**WORK TO COMPLETE:** Copy, exactly and without additions, every line in the records below from the one holding "Colores complementarios" through the one holding "4. Paso a paso para combinar tejidos", both ends included.

Dataset excerpts
▶

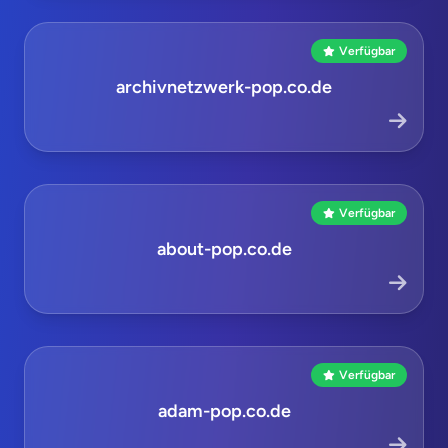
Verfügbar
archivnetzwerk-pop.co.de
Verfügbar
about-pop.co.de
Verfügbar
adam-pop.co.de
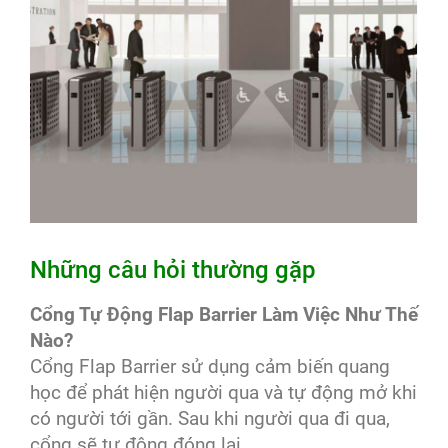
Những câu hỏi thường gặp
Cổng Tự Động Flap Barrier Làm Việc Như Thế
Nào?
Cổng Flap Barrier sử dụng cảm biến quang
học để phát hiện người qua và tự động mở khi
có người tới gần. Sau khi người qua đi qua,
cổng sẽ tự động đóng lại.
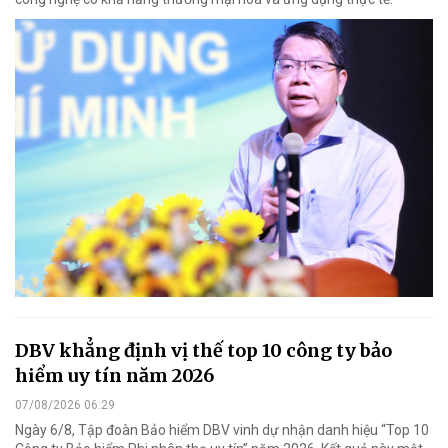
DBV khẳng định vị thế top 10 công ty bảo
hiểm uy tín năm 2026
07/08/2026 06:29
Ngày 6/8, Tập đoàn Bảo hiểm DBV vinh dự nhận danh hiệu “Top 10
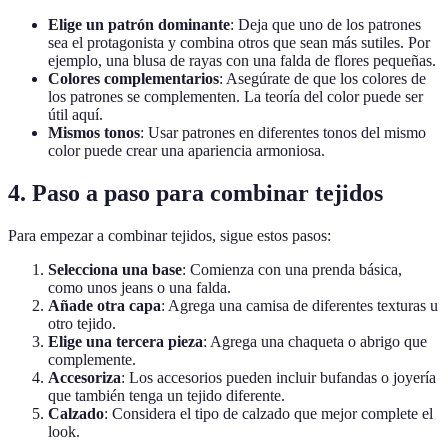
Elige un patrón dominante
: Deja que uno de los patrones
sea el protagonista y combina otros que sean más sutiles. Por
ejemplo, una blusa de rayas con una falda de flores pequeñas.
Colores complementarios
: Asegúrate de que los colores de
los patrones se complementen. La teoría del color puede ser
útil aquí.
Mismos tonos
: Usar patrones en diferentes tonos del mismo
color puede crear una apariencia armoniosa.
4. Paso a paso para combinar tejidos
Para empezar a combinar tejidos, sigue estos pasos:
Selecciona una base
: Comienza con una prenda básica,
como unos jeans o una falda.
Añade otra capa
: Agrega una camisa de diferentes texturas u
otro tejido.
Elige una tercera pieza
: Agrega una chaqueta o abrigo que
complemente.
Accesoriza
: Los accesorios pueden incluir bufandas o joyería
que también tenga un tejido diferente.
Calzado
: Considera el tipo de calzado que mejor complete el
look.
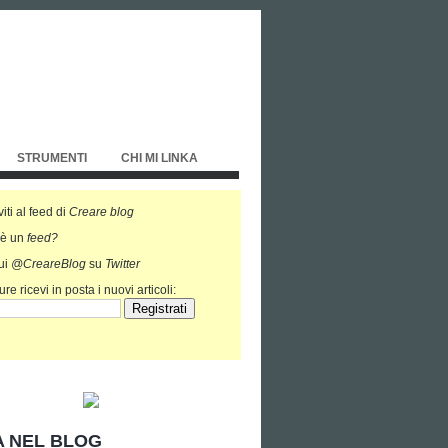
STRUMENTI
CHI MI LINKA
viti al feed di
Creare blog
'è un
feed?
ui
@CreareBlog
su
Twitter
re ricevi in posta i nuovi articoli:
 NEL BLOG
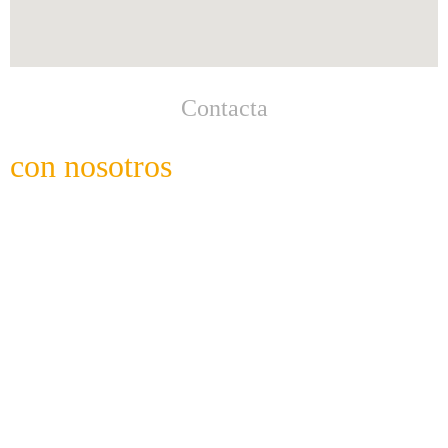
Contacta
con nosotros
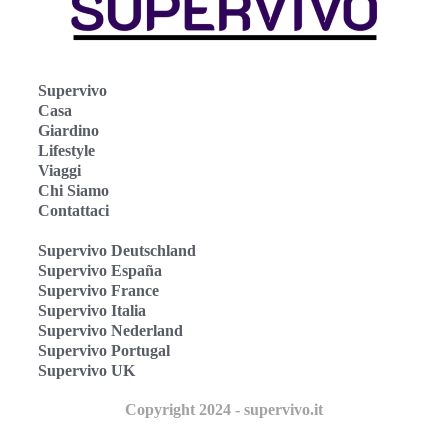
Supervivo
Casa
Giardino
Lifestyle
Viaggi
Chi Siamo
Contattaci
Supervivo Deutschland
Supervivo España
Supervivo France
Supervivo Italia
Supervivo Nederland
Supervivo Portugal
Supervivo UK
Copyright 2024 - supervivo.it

◀

**EXERCISE OUTPUT:**
Colores complementarios
: Asegúrate de que los colores de
los patrones se complementen. La teoría del color puede ser
útil aquí.
Mismos tonos
: Usar patrones en diferentes tonos del mismo
color puede crear una apariencia armoniosa.
4. Paso a paso para combinar tejidos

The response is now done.